D’autres, au contraire, trouvent que cela reviendrait à trop limiter leur rôle. Ils ne veulent pas être réduits à une place de distributeur de sacrement auquel on est obligé de faire appel. S’ils célèbrent l’eucharistie lors de funérailles, ils veulent avoir eu un contact, même limité, avec la famille, ils souhaitent être clairement l’officiant de la célébration. Cela ne les empêchent pas de garder une place pour les laïcs, qui vont, par exemple, évoquer le parcours du défunt, lire des textes, animer les chants.

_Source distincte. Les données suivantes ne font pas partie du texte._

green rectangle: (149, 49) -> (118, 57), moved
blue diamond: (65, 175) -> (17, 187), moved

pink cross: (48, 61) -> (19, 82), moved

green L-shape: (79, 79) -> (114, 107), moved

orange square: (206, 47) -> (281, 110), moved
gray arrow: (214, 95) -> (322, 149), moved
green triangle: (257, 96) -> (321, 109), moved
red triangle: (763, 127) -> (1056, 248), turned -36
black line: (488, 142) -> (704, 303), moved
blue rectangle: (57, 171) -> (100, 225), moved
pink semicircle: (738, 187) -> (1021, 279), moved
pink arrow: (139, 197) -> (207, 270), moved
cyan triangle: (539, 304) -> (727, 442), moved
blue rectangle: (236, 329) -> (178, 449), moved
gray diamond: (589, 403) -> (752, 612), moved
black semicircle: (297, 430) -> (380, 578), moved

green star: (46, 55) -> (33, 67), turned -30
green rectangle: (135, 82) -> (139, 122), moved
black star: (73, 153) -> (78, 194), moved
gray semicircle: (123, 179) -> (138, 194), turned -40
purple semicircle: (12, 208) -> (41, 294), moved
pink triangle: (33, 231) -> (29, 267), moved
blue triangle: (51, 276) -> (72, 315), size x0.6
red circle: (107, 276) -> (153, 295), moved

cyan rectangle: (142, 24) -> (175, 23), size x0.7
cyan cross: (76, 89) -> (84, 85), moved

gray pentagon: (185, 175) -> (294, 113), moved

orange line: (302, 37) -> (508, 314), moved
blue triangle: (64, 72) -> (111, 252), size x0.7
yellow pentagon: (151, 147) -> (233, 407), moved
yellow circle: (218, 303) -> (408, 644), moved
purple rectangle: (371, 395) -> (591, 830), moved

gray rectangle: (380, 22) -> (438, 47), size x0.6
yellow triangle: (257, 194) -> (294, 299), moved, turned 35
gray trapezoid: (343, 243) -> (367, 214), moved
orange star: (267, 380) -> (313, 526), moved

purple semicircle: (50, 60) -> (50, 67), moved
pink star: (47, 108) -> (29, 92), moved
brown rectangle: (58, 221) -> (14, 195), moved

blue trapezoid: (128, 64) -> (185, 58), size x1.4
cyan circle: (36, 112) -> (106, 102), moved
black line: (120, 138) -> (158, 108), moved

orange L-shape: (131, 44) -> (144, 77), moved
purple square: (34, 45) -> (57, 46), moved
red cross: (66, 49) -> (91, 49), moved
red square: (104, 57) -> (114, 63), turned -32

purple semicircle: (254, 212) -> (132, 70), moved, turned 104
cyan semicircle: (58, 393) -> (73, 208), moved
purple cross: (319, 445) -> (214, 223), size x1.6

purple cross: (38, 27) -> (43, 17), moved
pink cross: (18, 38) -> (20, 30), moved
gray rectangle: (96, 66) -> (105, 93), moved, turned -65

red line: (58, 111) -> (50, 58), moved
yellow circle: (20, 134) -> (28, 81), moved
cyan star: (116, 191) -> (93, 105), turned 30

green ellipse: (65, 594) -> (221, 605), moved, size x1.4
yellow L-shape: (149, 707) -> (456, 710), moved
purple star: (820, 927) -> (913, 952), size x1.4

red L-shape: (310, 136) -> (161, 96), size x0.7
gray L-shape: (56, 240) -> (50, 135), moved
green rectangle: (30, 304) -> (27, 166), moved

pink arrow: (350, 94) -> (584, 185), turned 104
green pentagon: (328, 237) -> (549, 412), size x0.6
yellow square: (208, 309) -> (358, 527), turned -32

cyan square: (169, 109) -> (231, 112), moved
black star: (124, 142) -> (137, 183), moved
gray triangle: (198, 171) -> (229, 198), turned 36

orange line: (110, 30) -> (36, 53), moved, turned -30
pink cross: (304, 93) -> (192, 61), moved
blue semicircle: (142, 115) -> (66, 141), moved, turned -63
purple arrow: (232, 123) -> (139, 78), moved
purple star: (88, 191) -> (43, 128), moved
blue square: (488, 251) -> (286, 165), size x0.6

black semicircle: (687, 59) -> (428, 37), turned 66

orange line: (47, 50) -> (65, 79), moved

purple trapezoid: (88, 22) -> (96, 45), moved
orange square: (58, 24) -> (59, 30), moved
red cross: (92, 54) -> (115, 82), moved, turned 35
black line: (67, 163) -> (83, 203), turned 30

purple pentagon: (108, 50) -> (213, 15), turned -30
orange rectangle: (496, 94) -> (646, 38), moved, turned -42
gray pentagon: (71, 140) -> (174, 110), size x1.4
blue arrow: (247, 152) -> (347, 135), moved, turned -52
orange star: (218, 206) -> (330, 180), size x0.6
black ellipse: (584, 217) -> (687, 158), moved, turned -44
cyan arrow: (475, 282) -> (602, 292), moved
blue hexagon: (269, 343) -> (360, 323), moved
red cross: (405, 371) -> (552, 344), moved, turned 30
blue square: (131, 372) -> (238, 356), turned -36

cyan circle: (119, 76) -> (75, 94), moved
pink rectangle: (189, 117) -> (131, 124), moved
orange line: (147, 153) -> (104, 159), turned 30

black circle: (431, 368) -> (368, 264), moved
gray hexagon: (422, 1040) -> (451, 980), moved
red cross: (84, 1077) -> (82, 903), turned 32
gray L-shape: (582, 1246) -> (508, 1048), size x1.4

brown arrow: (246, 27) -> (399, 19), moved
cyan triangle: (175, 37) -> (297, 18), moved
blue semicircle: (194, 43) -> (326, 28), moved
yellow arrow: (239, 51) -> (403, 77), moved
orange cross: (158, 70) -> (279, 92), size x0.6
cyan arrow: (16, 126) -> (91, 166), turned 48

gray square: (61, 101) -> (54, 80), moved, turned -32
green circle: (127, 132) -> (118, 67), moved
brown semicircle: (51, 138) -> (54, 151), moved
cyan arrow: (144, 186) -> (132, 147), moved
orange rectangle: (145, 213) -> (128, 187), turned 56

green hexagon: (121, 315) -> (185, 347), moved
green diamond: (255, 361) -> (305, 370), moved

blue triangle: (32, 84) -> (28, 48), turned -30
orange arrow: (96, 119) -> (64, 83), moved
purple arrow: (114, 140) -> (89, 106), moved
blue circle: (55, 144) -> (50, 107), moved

A l’hôpital aussi, les visites régulières sont le plus souvent assurées par des laïcs. Il arrive qu’une personne suivie depuis plusieurs semaines demande le sacrement des malades. L’aumônier laïc doit faire appel à un prêtre qui vient au chevet de la personne qu’il n’a jamais vue. Selon la façon dont le contact se fait, selon la manière de présenter la démarche, la venue du prêtre peut être vécue par le malade ou ses proches comme quelque chose de complètement déconnectée du vécu précédent ou au contraire comme une étape qui s’inscrit harmonieusement dans le cheminement du malade.

Dans les deux cas, les prêtres et les laïcs trouvent leur place lorsqu’ils travaillent ensemble, réfléchissent à leur action, se coordonnent et ont le souci de bien expliquer ce qu’ils font ensemble.

Il est sans doute important qu’il n’y ait pas d’enjeu de pouvoir ni pour les laïcs, ni pour les prêtres, que la question soit claire, que les délégations données aux laïcs soient explicites.

Il faut sans doute bien distinguer pouvoir et autorité. Autant le pouvoir, sur les personnes en particulier, n’a pas de place dans les sacrements. Autant l’autorité, exercée avec beaucoup de délicatesse et de discernement, est légitime.